Whilst on the subject of culinary delights, if you want THE most perfect Sunday lunch (possibly in the whole of Australia) then hop in your car and drive 30 mins South to Peppermint Bay. This architecturally stunning restaurant, bar & providore is set on the shores of Peppermint Bay looking across the D'Entrecasteaux Channel to Bruny Island (where I'm told half of Hobart have their weekend 'shacks' - they obviously know a thing or two!)
The restaurant has soaring floor to vaulted ceiling windows to let in as much of the spectacular outdoors as possible. The menu focuses on the best of local produce and is matched by a great wine list, each course is offered with a suggested wine so we took the option to drink by the glass rather than get a bottle as we wanted to try everything! The service too was impeccable. The hard part was having to leave!
Oh, and allow yourself time to drive a few km's south to the Farm Cheesery.

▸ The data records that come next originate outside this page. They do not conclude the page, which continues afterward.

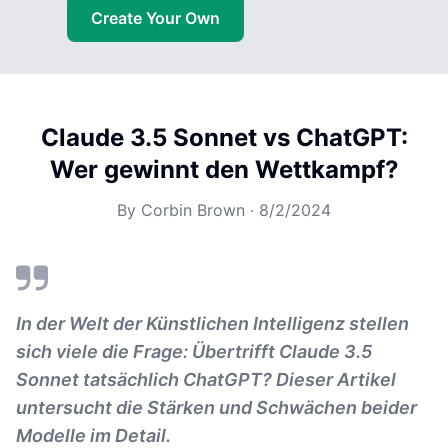
Create Your Own
Claude 3.5 Sonnet vs ChatGPT:
Wer gewinnt den Wettkampf?
By
Corbin Brown
·
8/2/2024
In der Welt der Künstlichen Intelligenz stellen
sich viele die Frage: Übertrifft Claude 3.5
Sonnet tatsächlich ChatGPT? Dieser Artikel
untersucht die Stärken und Schwächen beider
Modelle im Detail.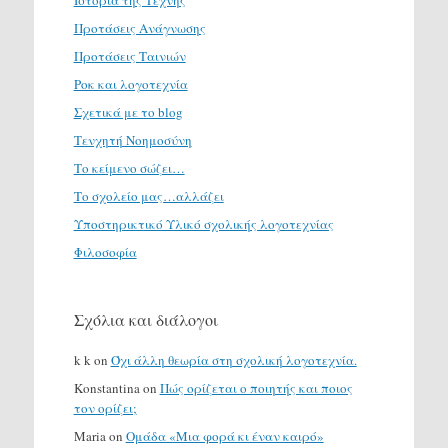
Προτάσεις Ανάγνωσης
Προτάσεις Ταινιών
Ροκ και λογοτεχνία
Σχετικά με το blog
Τενχητή Νοημοσύνη
Το κείμενο σώζει…
Το σχολείο μας…αλλάζει
Υποστηρικτικό Υλικό σχολικής λογοτεχνίας
Φιλοσοφία
Σχόλια και διάλογοι
k k
on
Όχι άλλη θεωρία στη σχολική λογοτεχνία.
Konstantina
on
Πώς ορίζεται ο ποιητής και ποιος
τον ορίζει;
Maria
on
Ομάδα «Μια φορά κι έναν καιρό»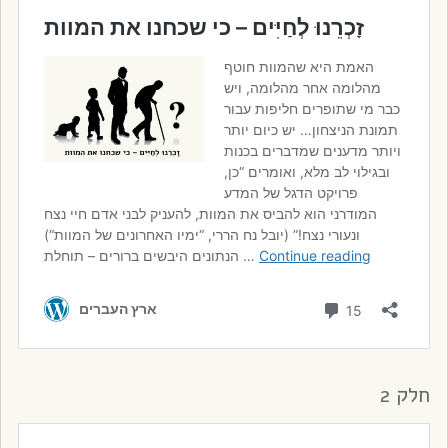
חלק 2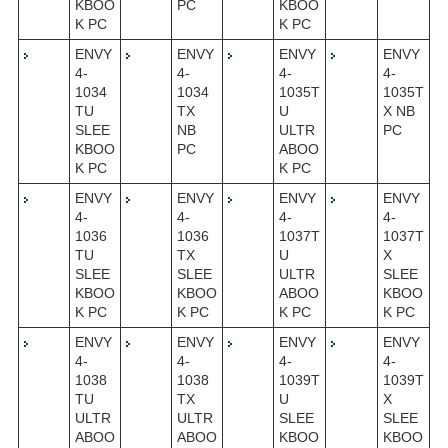
KBOO
PC
KBOO
K PC
K PC
ENVY
ENVY
ENVY
ENVY
4-
4-
4-
4-
1034
1034
1035T
1035T
TU
TX
U
X NB
SLEE
NB
ULTR
PC
KBOO
PC
ABOO
K PC
K PC
ENVY
ENVY
ENVY
ENVY
4-
4-
4-
4-
1036
1036
1037T
1037T
TU
TX
U
X
SLEE
SLEE
ULTR
SLEE
KBOO
KBOO
ABOO
KBOO
K PC
K PC
K PC
K PC
ENVY
ENVY
ENVY
ENVY
4-
4-
4-
4-
1038
1038
1039T
1039T
TU
TX
U
X
ULTR
ULTR
SLEE
SLEE
ABOO
ABOO
KBOO
KBOO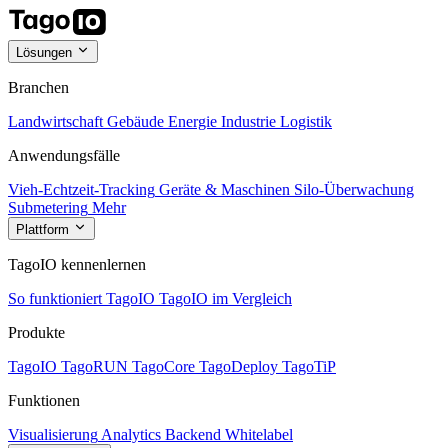
Lösungen
Branchen
Landwirtschaft
Gebäude
Energie
Industrie
Logistik
Anwendungsfälle
Vieh-Echtzeit-Tracking
Geräte & Maschinen
Silo-Überwachung
Submetering
Mehr
Plattform
TagoIO kennenlernen
So funktioniert TagoIO
TagoIO im Vergleich
Produkte
TagoIO
TagoRUN
TagoCore
TagoDeploy
TagoTiP
Funktionen
Visualisierung
Analytics
Backend
Whitelabel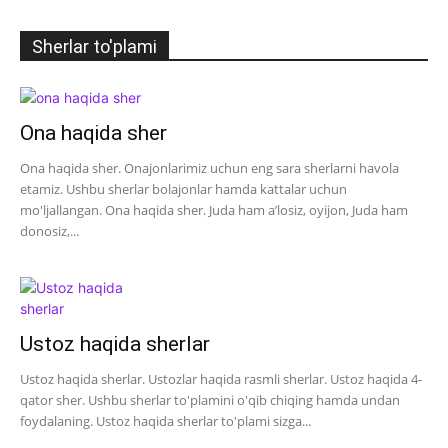
Sherlar to'plami
Ona haqida sher
Ona haqida sher. Onajonlarimiz uchun eng sara sherlarni havola
etamiz. Ushbu sherlar bolajonlar hamda kattalar uchun
mo'ljallangan. Ona haqida sher. Juda ham a’losiz, oyijon, Juda ham
donosiz,...
Ustoz haqida sherlar
Ustoz haqida sherlar. Ustozlar haqida rasmli sherlar. Ustoz haqida 4-
qator sher. Ushbu sherlar to'plamini o'qib chiqing hamda undan
foydalaning. Ustoz haqida sherlar to'plami sizga...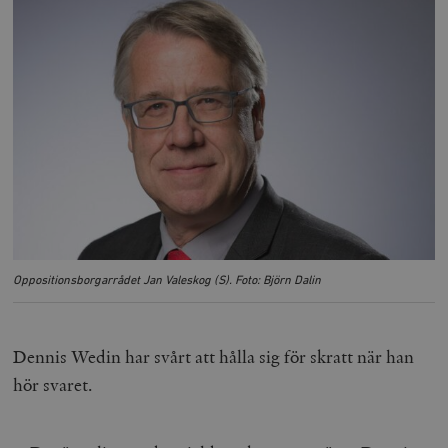
Oppositionsborgarrådet Jan Valeskog (S). Foto: Björn Dalin
Dennis Wedin har svårt att hålla sig för skratt när han
hör svaret.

This gorgeous little place will take you through a 'taste-test' of some of their hand made cheeses named things like 'Blue Bay-ewe' (they seem to enjoy their puns as much as their cheese!)
It's a cliche I know, but 2.5 days was not enough! After all, we missed out on visiting the Cadbury Factory (now that's a tragedy!) The Cascade Brewery is also here (one for the boys!) and I'd also had recommendations for Meadowbank Winery, Barilla Bay Oysters and I'm told a drive to the top of Mount Wellington is also a must ... ah well, they do say "always leave something undone so you have an excuse to come back". I guarantee I'll be back!
Hobart is serviced by both Virgin Blue and Jetstar from sydney. With a flying time of under 2 hours and so many 'sales' on offer by both airlines, getting to Hobart can be as cheap and convenient as getting to the Gold Coast. So if you want to escape the frenzied crowds, experience beautiful scenery with the very best of Australian food and wine, and thoroughly relax and rejuvenate then you simply have to choose Hobart!